- About this exercise -
The range runs from the line containing "Fess 사용자 가이드" to the last line of the entries. Copy that range exactly, omitting pictures.

- Data supplied -
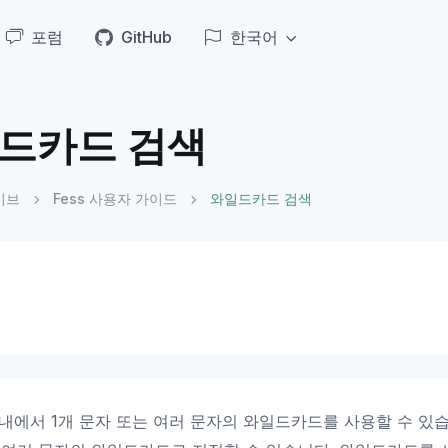
포럼
GitHub
한국어
드카드 검색
이브
Fess 사용자 가이드
와일드카드 검색
내에서 1개 문자 또는 여러 문자의 와일드카드를 사용할 수 있습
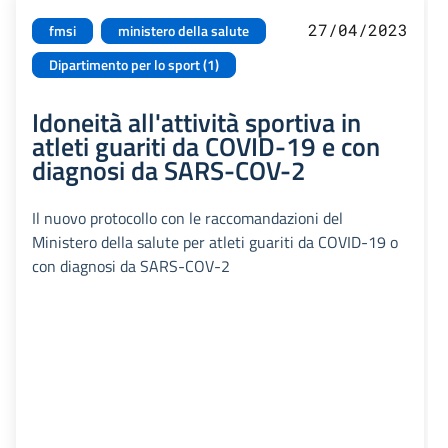
27/04/2023
fmsi
ministero della salute
Dipartimento per lo sport (1)
Idoneità all'attività sportiva in
atleti guariti da COVID-19 e con
diagnosi da SARS-COV-2
Il nuovo protocollo con le raccomandazioni del
Ministero della salute per atleti guariti da COVID-19 o
con diagnosi da SARS-COV-2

- Output of the exercise -
Fess 사용자 가이드
와일드카드 검색
내에서 1개 문자 또는 여러 문자의 와일드카드를 사용할 수 있습
27/04/2023
fmsi
ministero della salute
Dipartimento per lo sport (1)
Idoneità all'attività sportiva in
atleti guariti da COVID-19 e con
diagnosi da SARS-COV-2
Il nuovo protocollo con le raccomandazioni del
Ministero della salute per atleti guariti da COVID-19 o
con diagnosi da SARS-COV-2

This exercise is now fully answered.